■ **Exercise prompt**: From the listing below, restate word for word the lines from the line containing "Люди предпочитают" down through the line containing "i zmiany w szkoleniach.". Exclude pictures.

■ **Records for processing**:
-------------------------

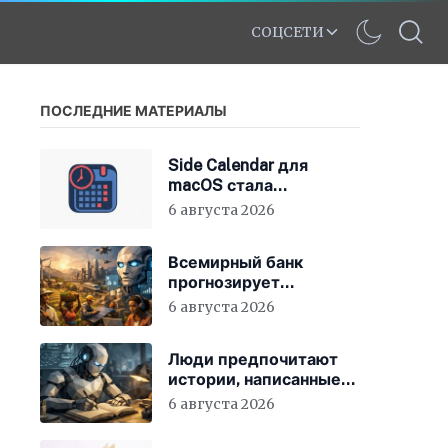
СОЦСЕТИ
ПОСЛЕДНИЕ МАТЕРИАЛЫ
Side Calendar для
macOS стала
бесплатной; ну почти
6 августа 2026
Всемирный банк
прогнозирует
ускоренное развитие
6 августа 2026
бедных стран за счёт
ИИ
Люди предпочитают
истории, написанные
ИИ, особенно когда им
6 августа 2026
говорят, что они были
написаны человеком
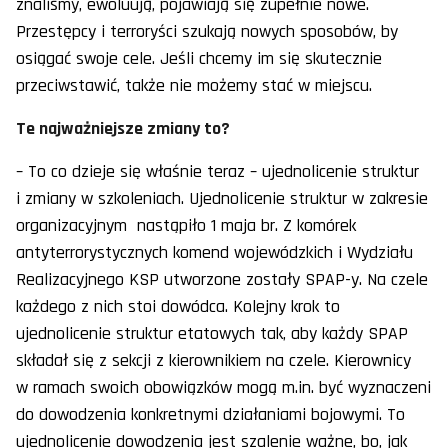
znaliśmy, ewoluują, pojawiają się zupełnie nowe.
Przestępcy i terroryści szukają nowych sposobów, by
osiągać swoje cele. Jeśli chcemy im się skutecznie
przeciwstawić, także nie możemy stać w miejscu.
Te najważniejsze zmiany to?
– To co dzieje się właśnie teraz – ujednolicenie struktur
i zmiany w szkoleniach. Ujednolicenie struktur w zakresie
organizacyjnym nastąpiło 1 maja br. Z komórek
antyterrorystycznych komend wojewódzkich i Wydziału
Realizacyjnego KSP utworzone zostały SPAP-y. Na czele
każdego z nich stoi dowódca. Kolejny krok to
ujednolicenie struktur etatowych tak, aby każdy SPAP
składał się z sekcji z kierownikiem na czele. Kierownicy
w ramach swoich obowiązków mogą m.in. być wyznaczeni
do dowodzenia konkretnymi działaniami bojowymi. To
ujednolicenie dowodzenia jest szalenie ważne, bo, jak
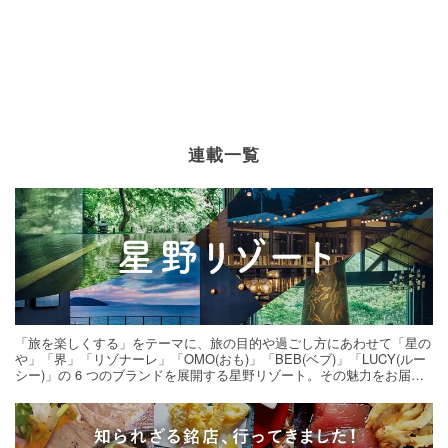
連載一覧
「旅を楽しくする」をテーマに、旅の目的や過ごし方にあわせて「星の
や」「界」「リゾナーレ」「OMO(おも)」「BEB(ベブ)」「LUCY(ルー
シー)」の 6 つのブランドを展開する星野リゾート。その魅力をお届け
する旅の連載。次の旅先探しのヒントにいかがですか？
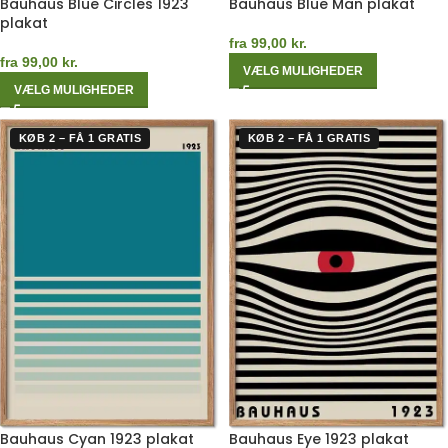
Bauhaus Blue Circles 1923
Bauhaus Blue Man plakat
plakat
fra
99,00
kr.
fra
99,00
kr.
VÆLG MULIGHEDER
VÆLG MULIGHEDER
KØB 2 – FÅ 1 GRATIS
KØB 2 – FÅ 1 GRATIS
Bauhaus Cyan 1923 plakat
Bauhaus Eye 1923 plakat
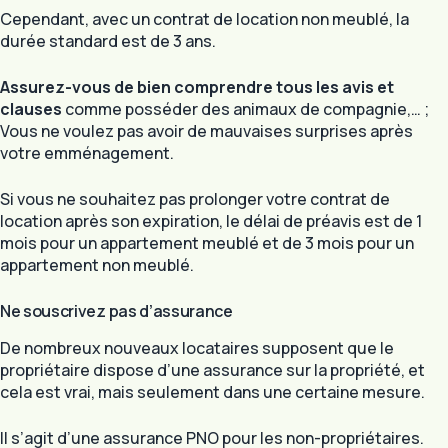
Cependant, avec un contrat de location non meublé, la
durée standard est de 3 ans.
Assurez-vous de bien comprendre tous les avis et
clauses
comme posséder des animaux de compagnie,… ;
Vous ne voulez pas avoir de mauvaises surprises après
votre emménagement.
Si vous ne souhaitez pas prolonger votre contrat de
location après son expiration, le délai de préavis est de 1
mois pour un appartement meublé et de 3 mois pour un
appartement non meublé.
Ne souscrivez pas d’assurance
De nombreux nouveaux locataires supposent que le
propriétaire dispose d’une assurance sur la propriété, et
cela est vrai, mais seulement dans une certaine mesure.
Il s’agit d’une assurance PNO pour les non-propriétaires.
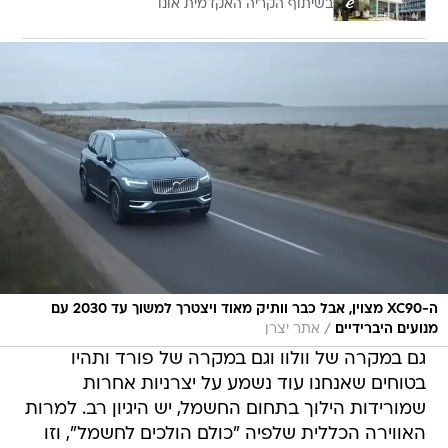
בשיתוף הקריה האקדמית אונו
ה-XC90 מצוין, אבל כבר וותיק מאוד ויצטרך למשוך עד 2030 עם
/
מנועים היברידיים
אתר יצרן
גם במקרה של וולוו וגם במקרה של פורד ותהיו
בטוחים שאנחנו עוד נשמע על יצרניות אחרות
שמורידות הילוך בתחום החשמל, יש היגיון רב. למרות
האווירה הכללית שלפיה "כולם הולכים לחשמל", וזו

-------------------------

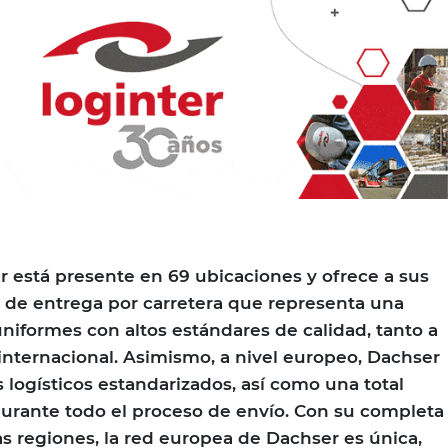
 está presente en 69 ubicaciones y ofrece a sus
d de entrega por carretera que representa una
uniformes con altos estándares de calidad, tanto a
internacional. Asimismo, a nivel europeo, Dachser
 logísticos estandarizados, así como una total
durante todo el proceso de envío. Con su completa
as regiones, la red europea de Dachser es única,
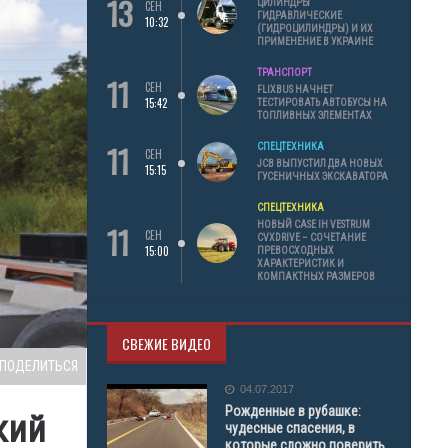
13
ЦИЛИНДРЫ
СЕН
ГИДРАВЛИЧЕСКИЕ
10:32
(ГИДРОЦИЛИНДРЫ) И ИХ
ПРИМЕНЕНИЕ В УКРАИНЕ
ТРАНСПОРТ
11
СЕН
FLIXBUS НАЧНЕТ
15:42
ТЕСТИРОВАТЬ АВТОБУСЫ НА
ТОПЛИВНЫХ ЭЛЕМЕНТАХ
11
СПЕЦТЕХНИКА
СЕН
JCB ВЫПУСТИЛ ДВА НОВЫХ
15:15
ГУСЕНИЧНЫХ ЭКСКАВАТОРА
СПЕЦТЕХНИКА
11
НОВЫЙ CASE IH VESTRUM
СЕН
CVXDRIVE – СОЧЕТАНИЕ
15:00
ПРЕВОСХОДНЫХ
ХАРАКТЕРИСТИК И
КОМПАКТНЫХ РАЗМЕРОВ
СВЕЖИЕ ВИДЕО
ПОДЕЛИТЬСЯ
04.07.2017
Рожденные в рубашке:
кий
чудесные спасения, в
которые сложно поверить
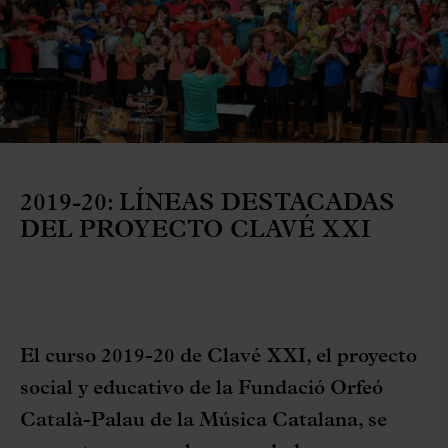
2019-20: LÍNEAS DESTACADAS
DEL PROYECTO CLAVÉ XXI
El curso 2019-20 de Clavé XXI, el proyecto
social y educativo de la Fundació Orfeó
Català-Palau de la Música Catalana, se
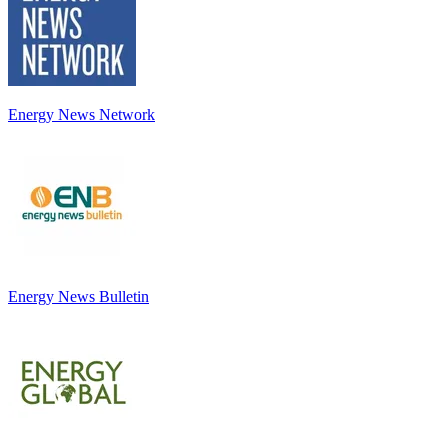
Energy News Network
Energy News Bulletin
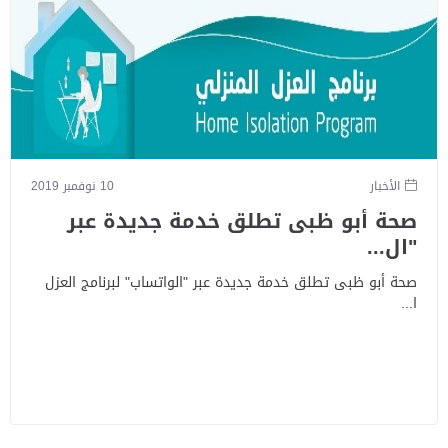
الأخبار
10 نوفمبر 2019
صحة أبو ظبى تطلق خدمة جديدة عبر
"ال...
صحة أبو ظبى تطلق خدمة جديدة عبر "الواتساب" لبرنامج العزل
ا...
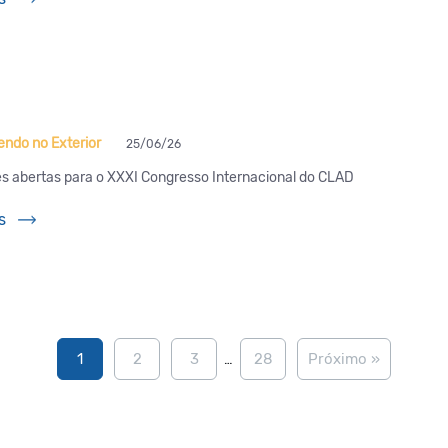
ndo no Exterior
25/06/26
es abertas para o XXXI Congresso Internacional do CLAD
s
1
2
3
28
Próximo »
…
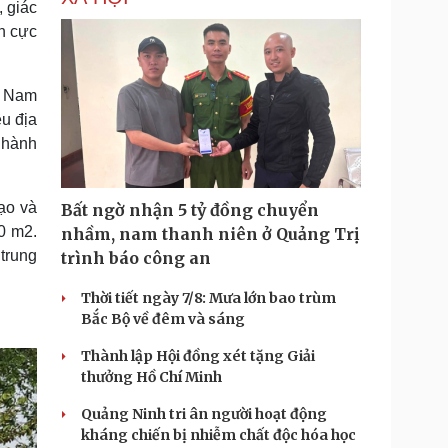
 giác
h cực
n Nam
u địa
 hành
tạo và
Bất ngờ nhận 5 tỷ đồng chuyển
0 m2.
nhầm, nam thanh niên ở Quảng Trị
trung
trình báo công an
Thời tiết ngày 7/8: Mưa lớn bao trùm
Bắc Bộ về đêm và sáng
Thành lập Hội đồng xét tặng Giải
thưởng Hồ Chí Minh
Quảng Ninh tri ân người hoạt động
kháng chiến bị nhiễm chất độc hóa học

-------------------------

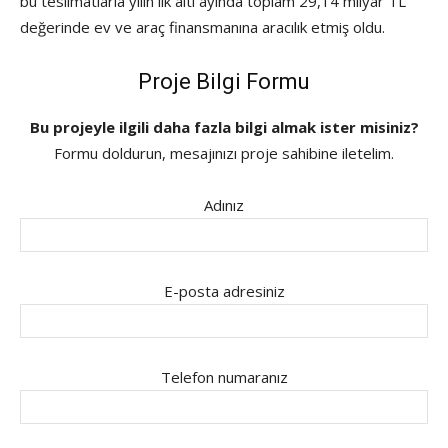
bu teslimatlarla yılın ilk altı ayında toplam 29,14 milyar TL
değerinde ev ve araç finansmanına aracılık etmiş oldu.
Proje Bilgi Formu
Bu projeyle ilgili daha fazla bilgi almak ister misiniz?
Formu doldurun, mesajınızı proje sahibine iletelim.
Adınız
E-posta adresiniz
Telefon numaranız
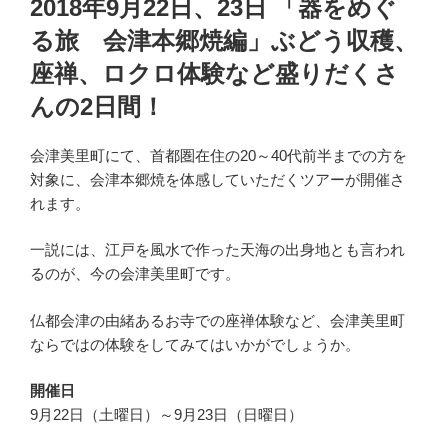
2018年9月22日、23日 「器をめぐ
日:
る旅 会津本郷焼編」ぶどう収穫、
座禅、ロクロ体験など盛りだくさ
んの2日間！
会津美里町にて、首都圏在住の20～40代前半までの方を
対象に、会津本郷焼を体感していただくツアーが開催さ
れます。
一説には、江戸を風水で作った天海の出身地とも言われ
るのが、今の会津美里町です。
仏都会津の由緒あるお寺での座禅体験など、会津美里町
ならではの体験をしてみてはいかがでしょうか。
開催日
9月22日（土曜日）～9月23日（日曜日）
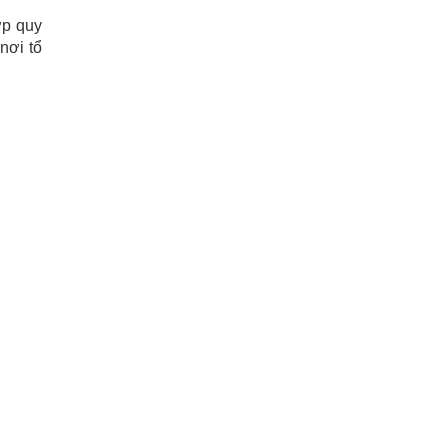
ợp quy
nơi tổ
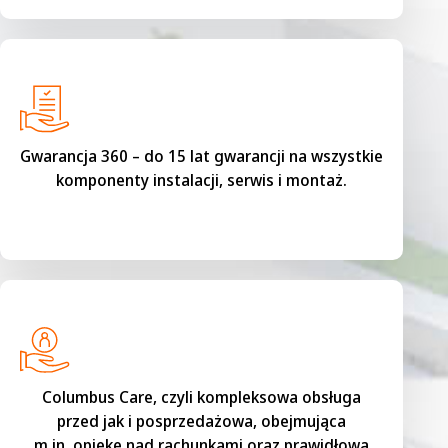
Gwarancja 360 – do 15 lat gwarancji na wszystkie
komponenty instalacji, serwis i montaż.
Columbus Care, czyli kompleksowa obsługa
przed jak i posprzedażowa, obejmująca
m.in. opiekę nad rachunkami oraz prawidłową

-------------------------

■ **Response**:
Люди предпочитают
истории, написанные
ИИ, особенно когда им
6 августа 2026
говорят, что они были
написаны человеком
znaliśmy, ewoluują, pojawiają się zupełnie nowe.
Przestępcy i terroryści szukają nowych sposobów, by
osiągać swoje cele. Jeśli chcemy im się skutecznie
przeciwstawić, także nie możemy stać w miejscu.
Te najważniejsze zmiany to?
– To co dzieje się właśnie teraz – ujednolicenie struktur
i zmiany w szkoleniach. Ujednolicenie struktur w zakresie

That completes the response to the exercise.